▶ **Goal of the exercise**: When a picture appears among the records, leave it out, and copy all else exactly.

#### Dataset excerpts ####

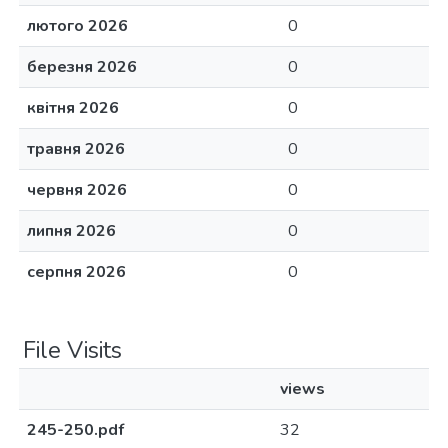
лютого 2026
0
березня 2026
0
квітня 2026
0
травня 2026
0
червня 2026
0
липня 2026
0
серпня 2026
0
File Visits
views
245-250.pdf
32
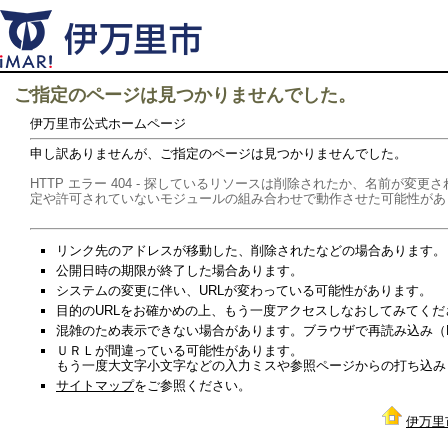
ご指定のページは見つかりませんでした。
伊万里市公式ホームページ
申し訳ありませんが、ご指定のページは見つかりませんでした。
HTTP エラー 404 - 探しているリソースは削除されたか、名前が
定や許可されていないモジュールの組み合わせで動作させた可能性があ
リンク先のアドレスが移動した、削除されたなどの場合あります。
公開日時の期限が終了した場合あります。
システムの変更に伴い、URLが変わっている可能性があります。
目的のURLをお確かめの上、もう一度アクセスしなおしてみてくだ
混雑のため表示できない場合があります。ブラウザで再読み込み（Re
ＵＲＬが間違っている可能性があります。
もう一度大文字小文字などの入力ミスや参照ページからの打ち込み
サイトマップ
をご参照ください。
伊万里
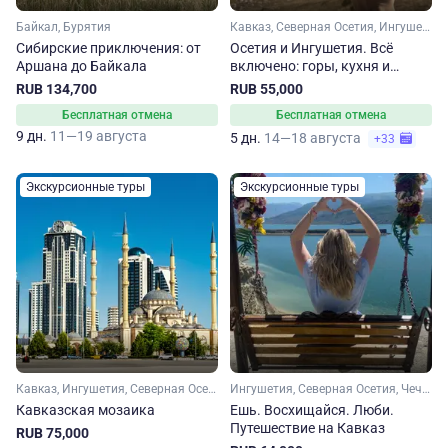
Байкал, Бурятия
Кавказ, Северная Осетия, Ингушетия
Сибирские приключения: от
Осетия и Ингушетия. Всё
Аршана до Байкала
включено: горы, кухня и
танцы
RUB 134,700
RUB 55,000
Бесплатная отмена
Бесплатная отмена
9 дн.
11—19 августа
5 дн.
14—18 августа
+33
Экскурсионные туры
Экскурсионные туры
Кавказ, Ингушетия, Северная Осетия, Чечня, Дагестан, Кабардино-Балкария
Ингушетия, Северная Осетия, Чечня, Кавказ, Дагестан
Кавказская мозаика
Ешь. Восхищайся. Люби.
Путешествие на Кавказ
RUB 75,000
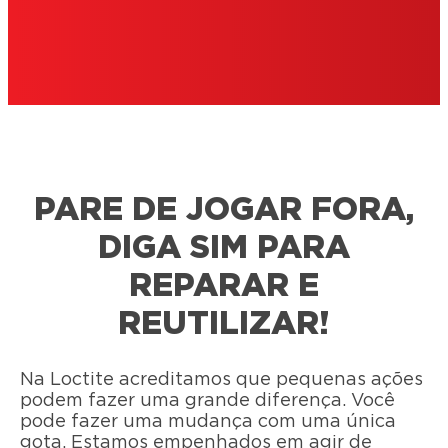
PARE DE JOGAR FORA,
DIGA SIM PARA
REPARAR E
REUTILIZAR!
Na Loctite acreditamos que pequenas ações
podem fazer uma grande diferença. Você
pode fazer uma mudança com uma única
gota. Estamos empenhados em agir de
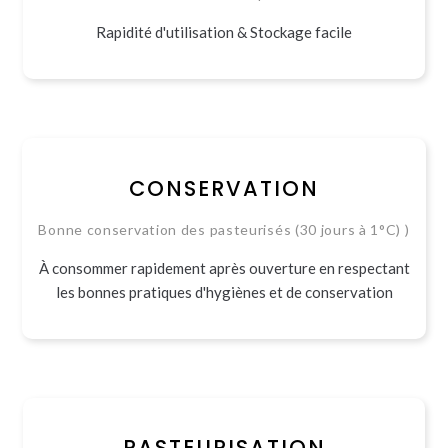
Rapidité d'utilisation & Stockage facile
CONSERVATION
Bonne conservation des pasteurisés (30 jours à 1°C) )
À consommer rapidement après ouverture en respectant
les bonnes pratiques d'hygiènes et de conservation
PASTEURISATION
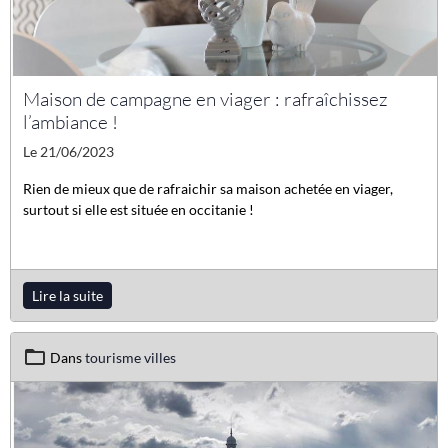
Maison de campagne en viager : rafraîchissez
l’ambiance !
Le 21/06/2023
Rien de mieux que de rafraichir sa maison achetée en viager,
surtout si elle est située en occitanie !
Lire la suite
Dans
tourisme villes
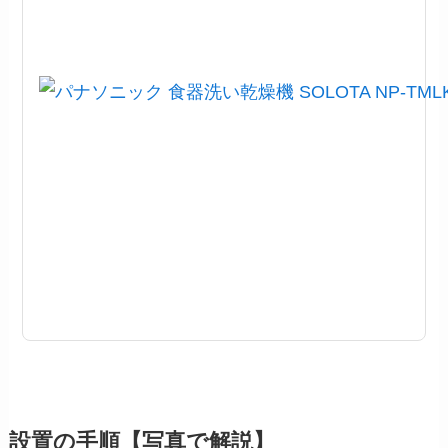
設置の手順【写真で解説】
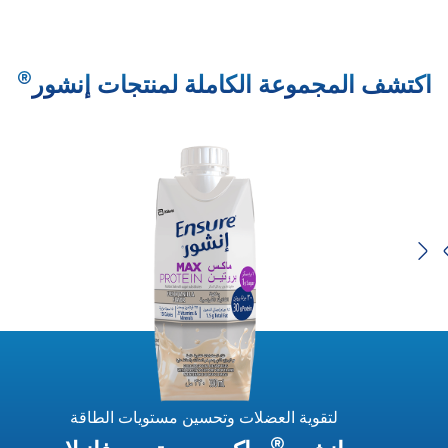
®
اكتشف المجموعة الكاملة لمنتجات إنشور
Previous
Next
لتقوية العضلات وتحسين مستويات الطاقة
®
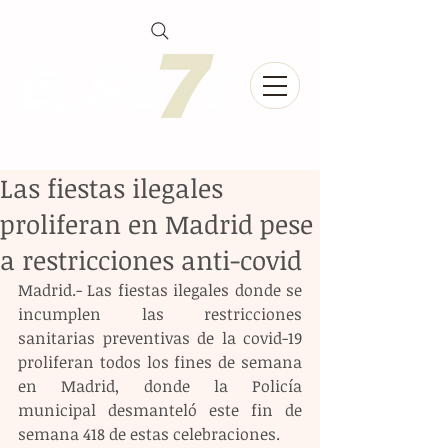
Las fiestas ilegales
proliferan en Madrid pese
a restricciones anti-covid
Madrid.- Las fiestas ilegales donde se 
incumplen las restricciones 
sanitarias preventivas de la covid-19 
proliferan todos los fines de semana 
en Madrid, donde la Policía 
municipal desmanteló este fin de 
semana 418 de estas celebraciones. 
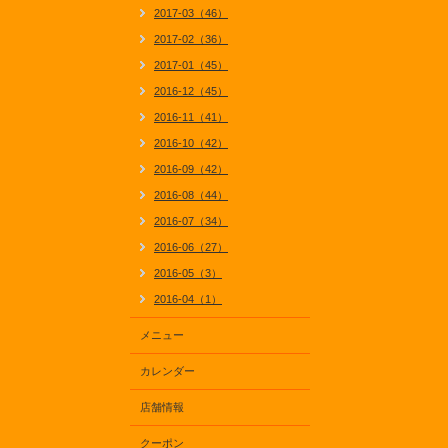
2017-03（46）
2017-02（36）
2017-01（45）
2016-12（45）
2016-11（41）
2016-10（42）
2016-09（42）
2016-08（44）
2016-07（34）
2016-06（27）
2016-05（3）
2016-04（1）
メニュー
カレンダー
店舗情報
クーポン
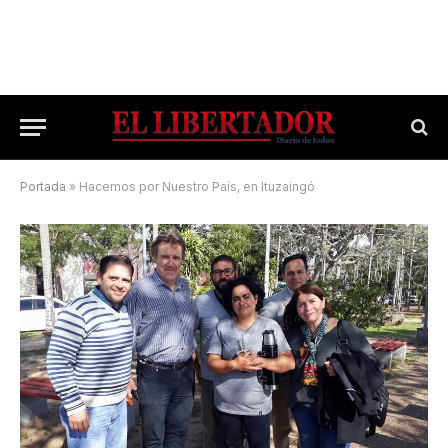
Portada
»
Hacemos por Nuestro País, en Ituzaingó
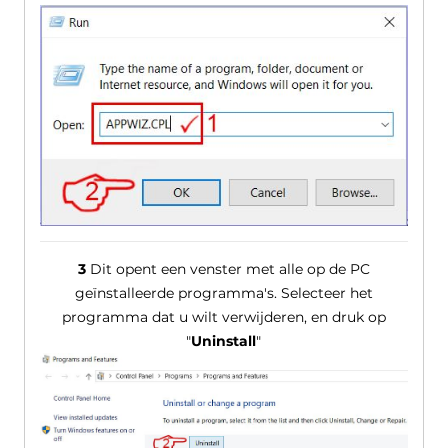
3
Dit opent een venster met alle op de PC
geïnstalleerde programma's. Selecteer het
programma dat u wilt verwijderen, en druk op
"
Uninstall
"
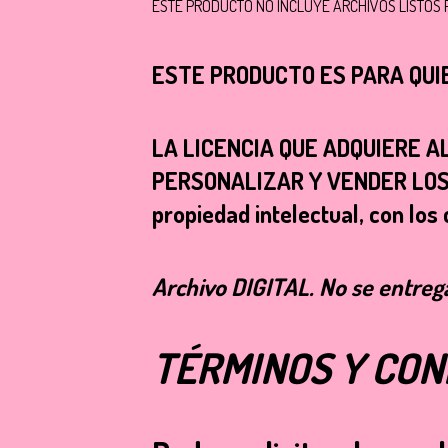
ESTE PRODUCTO NO INCLUYE ARCHIVOS LISTOS P
ESTE PRODUCTO ES PARA QUI
LA LICENCIA QUE ADQUIERE 
PERSONALIZAR Y VENDER LOS DI
propiedad intelectual, con los
Archivo
DIGITAL
. No se entreg
TÉRMINOS Y CON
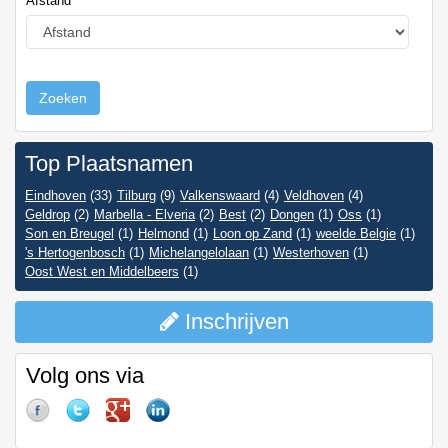
Afstand
Zoeken
Top Plaatsnamen
Eindhoven
(33)
Tilburg
(9)
Valkenswaard
(4)
Veldhoven
(4)
Geldrop
(2)
Marbella - Elveria
(2)
Best
(2)
Dongen
(1)
Oss
(1)
Son en Breugel
(1)
Helmond
(1)
Loon op Zand
(1)
weelde Belgie
(1)
's Hertogenbosch
(1)
Michelangelolaan
(1)
Westerhoven
(1)
Oost West en Middelbeers
(1)
Inschrijven
Volg ons via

####

▶ **Completed task**:
лютого 2026
0
березня 2026
0
квітня 2026
0
травня 2026
0
червня 2026
0
липня 2026
0
серпня 2026
0
File Visits
views
245-250.pdf
32
ご指定のページは見つかりませんでした。
伊万里市公式ホームページ
申し訳ありませんが、ご指定のページは見つかりませんでした。
HTTP エラー 404 - 探しているリソースは削除されたか、名前が
定や許可されていないモジュールの組み合わせで動作させた可能性があ
リンク先のアドレスが移動した、削除されたなどの場合あります。
公開日時の期限が終了した場合あります。
システムの変更に伴い、URLが変わっている可能性があります。
目的のURLをお確かめの上、もう一度アクセスしなおしてみてくだ
混雑のため表示できない場合があります。ブラウザで再読み込み（Re
ＵＲＬが間違っている可能性があります。
もう一度大文字小文字などの入力ミスや参照ページからの打ち込み
サイトマップ
をご参照ください。
伊万里
Байкал, Бурятия
Кавказ, Северная Осетия, Ингушетия
Сибирские приключения: от
Осетия и Ингушетия. Всё
Аршана до Байкала
включено: горы, кухня и
танцы
RUB 134,700
RUB 55,000
Бесплатная отмена
Бесплатная отмена
9 дн.
11—19 августа
5 дн.
14—18 августа
+33
Экскурсионные туры
Экскурсионные туры
Кавказ, Ингушетия, Северная Осетия, Чечня, Дагестан, Кабардино-Балкария
Ингушетия, Северная Осетия, Чечня, Кавказ, Дагестан
Кавказская мозаика
Ешь. Восхищайся. Люби.
Путешествие на Кавказ
RUB 75,000
PARE DE JOGAR FORA,
DIGA SIM PARA
REPARAR E
REUTILIZAR!
Na Loctite acreditamos que pequenas ações
podem fazer uma grande diferença. Você
pode fazer uma mudança com uma única
gota. Estamos empenhados em agir de
Rapidité d'utilisation & Stockage facile
CONSERVATION
Bonne conservation des pasteurisés (30 jours à 1°C) )
À consommer rapidement après ouverture en respectant
les bonnes pratiques d'hygiènes et de conservation
PASTEURISATION
Maison de campagne en viager : rafraîchissez
l’ambiance !
Le 21/06/2023
Rien de mieux que de rafraichir sa maison achetée en viager,
surtout si elle est située en occitanie !
Lire la suite
Dans
tourisme villes
設置の手順【写真で解説】
®
اكتشف المجموعة الكاملة لمنتجات إنشور
Previous
Next
لتقوية العضلات وتحسين مستويات الطاقة
®
Las fiestas ilegales
proliferan en Madrid pese
a restricciones anti-covid
Madrid.- Las fiestas ilegales donde se 
incumplen las restricciones 
sanitarias preventivas de la covid-19 
proliferan todos los fines de semana 
en Madrid, donde la Policía 
municipal desmanteló este fin de 
semana 418 de estas celebraciones. 
2017-03（46）
2017-02（36）
2017-01（45）
2016-12（45）
2016-11（41）
2016-10（42）
2016-09（42）
2016-08（44）
2016-07（34）
2016-06（27）
2016-05（3）
2016-04（1）
メニュー
カレンダー
店舗情報
クーポン
Portada
»
Hacemos por Nuestro País, en Ituzaingó
3
Dit opent een venster met alle op de PC
geïnstalleerde programma's. Selecteer het
programma dat u wilt verwijderen, en druk op
"
Uninstall
"
ESTE PRODUCTO NO INCLUYE ARCHIVOS LISTOS P
ESTE PRODUCTO ES PARA QUI
LA LICENCIA QUE ADQUIERE 
PERSONALIZAR Y VENDER LOS DI
propiedad intelectual, con los
Archivo
DIGITAL
. No se entreg
TÉRMINOS Y CON
Afstand
Zoeken
Top Plaatsnamen
Eindhoven
(33)
Tilburg
(9)
Valkenswaard
(4)
Veldhoven
(4)
Geldrop
(2)
Marbella - Elveria
(2)
Best
(2)
Dongen
(1)
Oss
(1)
Son en Breugel
(1)
Helmond
(1)
Loon op Zand
(1)
weelde Belgie
(1)
's Hertogenbosch
(1)
Michelangelolaan
(1)
Westerhoven
(1)
Oost West en Middelbeers
(1)
Inschrijven
Volg ons via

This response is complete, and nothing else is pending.